╭─ PROVIDED RECORDS

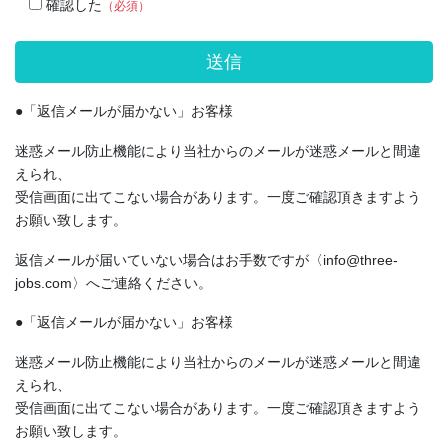
確認した
（必須）
●「返信メールが届かない」お客様
迷惑メール防止機能により当社からのメールが迷惑メールと間違
えられ、
受信画面に出てこない場合があります。一度ご確認頂きますよう
お願い致します。
返信メールが届いていない場合はお手数ですが〈info@three-
jobs.com〉へご連絡ください。
●「返信メールが届かない」お客様
迷惑メール防止機能により当社からのメールが迷惑メールと間違
えられ、
受信画面に出てこない場合があります。一度ご確認頂きますよう
お願い致します。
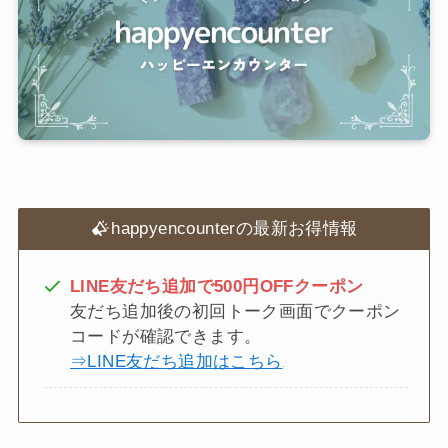
happyencounterの最新お得情報
LINE友だち追加で500円OFFクーポン
友だち追加後の初回トーク画面でクーポン
コードが確認できます。
⇒LINE友だち追加はこちら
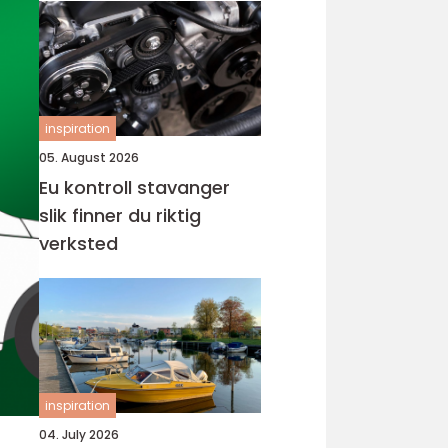
inspiration
05. August 2026
Eu kontroll stavanger
slik finner du riktig
verksted
inspiration
04. July 2026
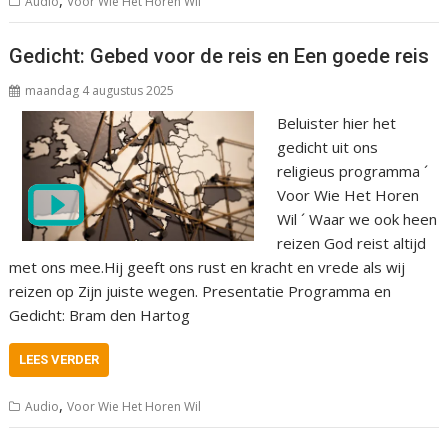
Audio
Voor Wie Het Horen Wil
Gedicht: Gebed voor de reis en Een goede reis
maandag 4 augustus 2025
Beluister hier het
gedicht uit ons
religieus programma ´
Voor Wie Het Horen
Wil ´ Waar we ook heen
reizen God reist altijd
met ons mee.Hij geeft ons rust en kracht en vrede als wij
reizen op Zijn juiste wegen. Presentatie Programma en
Gedicht: Bram den Hartog
LEES VERDER
,
Audio
Voor Wie Het Horen Wil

╰─

**TASK**
Every record, word for word, should be given back without its pictures.

**TASK SOLUTION**
確認した
（必須）
●「返信メールが届かない」お客様
迷惑メール防止機能により当社からのメールが迷惑メールと間違
えられ、
受信画面に出てこない場合があります。一度ご確認頂きますよう
お願い致します。
返信メールが届いていない場合はお手数ですが〈info@three-
jobs.com〉へご連絡ください。
●「返信メールが届かない」お客様
迷惑メール防止機能により当社からのメールが迷惑メールと間違
えられ、
受信画面に出てこない場合があります。一度ご確認頂きますよう
お願い致します。
happyencounterの最新お得情報
LINE友だち追加で500円OFFクーポン
友だち追加後の初回トーク画面でクーポン
コードが確認できます。
⇒LINE友だち追加はこちら
inspiration
05. August 2026
Eu kontroll stavanger
slik finner du riktig
verksted
inspiration
04. July 2026
Audio
Voor Wie Het Horen Wil
Gedicht: Gebed voor de reis en Een goede reis
maandag 4 augustus 2025
Beluister hier het
gedicht uit ons
religieus programma ´
Voor Wie Het Horen
Wil ´ Waar we ook heen
reizen God reist altijd
met ons mee.Hij geeft ons rust en kracht en vrede als wij
reizen op Zijn juiste wegen. Presentatie Programma en
Gedicht: Bram den Hartog
LEES VERDER
,
Audio
Voor Wie Het Horen Wil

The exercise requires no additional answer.